_TASK REQUIREMENTS:_
Copy out each line of the data that includes the string "DƯƠNG".

* * * * *

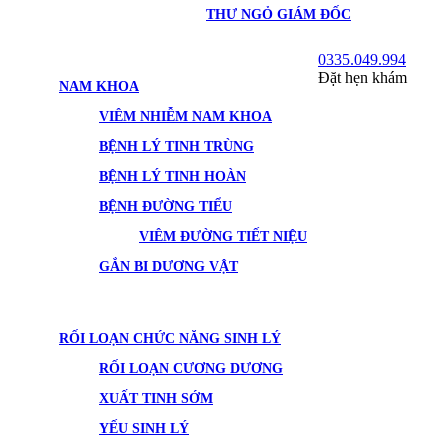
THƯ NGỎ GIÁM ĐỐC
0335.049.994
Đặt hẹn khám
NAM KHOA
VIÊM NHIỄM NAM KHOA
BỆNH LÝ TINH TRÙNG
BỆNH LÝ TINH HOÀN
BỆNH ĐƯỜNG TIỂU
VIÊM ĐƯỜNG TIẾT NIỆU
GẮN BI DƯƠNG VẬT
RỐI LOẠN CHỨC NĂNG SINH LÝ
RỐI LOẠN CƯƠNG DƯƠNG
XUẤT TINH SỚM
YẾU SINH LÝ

* * * * *

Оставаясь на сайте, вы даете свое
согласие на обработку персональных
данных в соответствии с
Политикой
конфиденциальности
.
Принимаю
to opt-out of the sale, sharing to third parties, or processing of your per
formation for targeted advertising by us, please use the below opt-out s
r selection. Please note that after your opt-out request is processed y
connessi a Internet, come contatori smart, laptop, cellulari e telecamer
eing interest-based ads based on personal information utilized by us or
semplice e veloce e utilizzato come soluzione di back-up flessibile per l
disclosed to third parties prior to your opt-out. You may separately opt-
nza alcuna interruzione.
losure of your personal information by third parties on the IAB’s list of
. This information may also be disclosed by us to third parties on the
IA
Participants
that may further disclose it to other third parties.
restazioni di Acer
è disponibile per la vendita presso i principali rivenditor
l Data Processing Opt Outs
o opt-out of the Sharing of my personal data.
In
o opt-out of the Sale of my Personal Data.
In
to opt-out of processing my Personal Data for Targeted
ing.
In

* * * * *

_EXPECTED ANSWER:_
GẮN BI DƯƠNG VẬT
RỐI LOẠN CƯƠNG DƯƠNG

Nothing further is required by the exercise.